Root element specified by DTD ?

J

Joe Kesselman

Jukka said:
In future, please quote or paraphrase the message that you are
commenting on.

I usually do. Apologies.
It depends on. There's no law that requires additional rules

Granted. It's rare that there aren't any, in my experience, unless the
document type is pure structure.

What's "higher-level" here?

Higher than the basic XML syntax.
Anyway, in the issue discussed in this
thread, it is the additional _syntactic_ constraints that imply that a
certain kind of document is not an HTML document.

That's what I was agreeing with, though apparently I may have phrased it
badly. The DTD is not always a completely constrained specification of
"a kind of document". That flexibility may in fact have been deliberate;
I strongly suspect the intent was that a single DTD could describe
several documents which share related structures.
Whether HTML specifications make such a
requirement is debatable; the prose in the specs is a mixture of
normative-looking prose, comments, hints, wishful thinking, etc.)

http://www.w3.org/TR/1999/REC-html401-19991224/struct/global.html#h-7.1

The complicating factor here is the use of the word "should". The HTML4
spec predates the W3C's adoption of the normative use of MAY, SHOULD,
and MUST to mean "optional", "don't violate this without extremely good
reason", and "required by the spec" respectively. So we need to
crosscheck that.

XHTML 1.0 does follow that convention, so we can backhandedly check the
intent by looking at that spec. There, a Strictly Conforming Document
must (!) have html as its root element, and this is *NOT* flagged as one
of the differences from HTML4 either in this spec or in the
compatability guidelines (http://www.w3.org/TR/xhtml1/#guidelines). This
strongly suggests that the W3C intended that HTML4 docs follow this rule.

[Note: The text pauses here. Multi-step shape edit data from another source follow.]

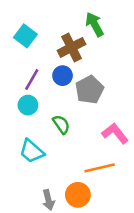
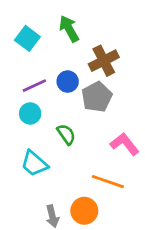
green arrow: (95, 24) -> (69, 29), moved
brown cross: (71, 47) -> (104, 61), moved
purple line: (32, 79) -> (34, 86), turned 35
orange line: (100, 168) -> (108, 182), turned 32

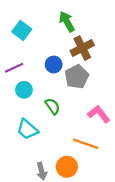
green arrow: (69, 29) -> (67, 22), moved
purple line: (34, 86) -> (14, 68), moved

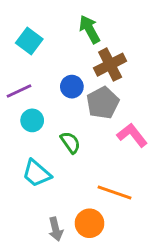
pink L-shape: (99, 114) -> (132, 135), moved

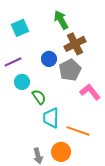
cyan square: (29, 41) -> (20, 28), turned 30
green semicircle: (70, 142) -> (39, 97), moved
cyan trapezoid: (37, 173) -> (51, 118), moved, turned 50

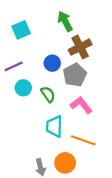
pink L-shape: (90, 92) -> (81, 105), moved
green semicircle: (39, 97) -> (48, 94), moved

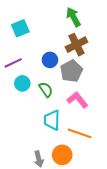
green arrow: (65, 21) -> (73, 17), moved

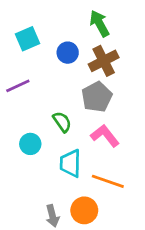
blue circle: (50, 60) -> (68, 53), moved
cyan circle: (22, 83) -> (30, 144), moved

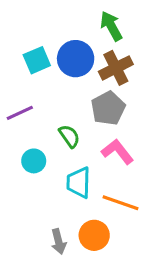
cyan square: (28, 39) -> (37, 60), moved
blue circle: (68, 53) -> (76, 59), size x1.5
purple line: (18, 86) -> (20, 113), moved

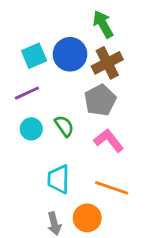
purple line: (20, 113) -> (27, 93), moved
cyan circle: (34, 161) -> (31, 129), moved
cyan trapezoid: (79, 183) -> (58, 179), moved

I agree, that's a less than ideal way to answer this question, but I can
tell you that even folks working on the W3C's specs often have to resort
to that kind of pointer chasing to nail things down.

If you need a fully official answer... I haven't checked; are any of us
members of the (X)HTML Working Group? If not, I'd suggest dropping a
quick note to (e-mail address removed) and suggesting that it might be good to
have an erratum which clarifies whether this "should" was intended to be
"must" or not. (I checked; there isn't one.)
 
J

Jukka K. Korpela

VK said:
You have no choice but claim it as "HTML document".

Surely there's the option of being silent? And, in fact, saying that it is
not an HTML document.
It is served from
the served with "Content-Type: text/html",

So what? Serving it as image/gif would not make it a GIF image. The Internet
media type would be incorrectly declared. A Content-Type declaration does
not magically _make_ the data conform to the specification of a specific
media type.
for local files it is
served as the same type by association .html,.htm... --> text/html.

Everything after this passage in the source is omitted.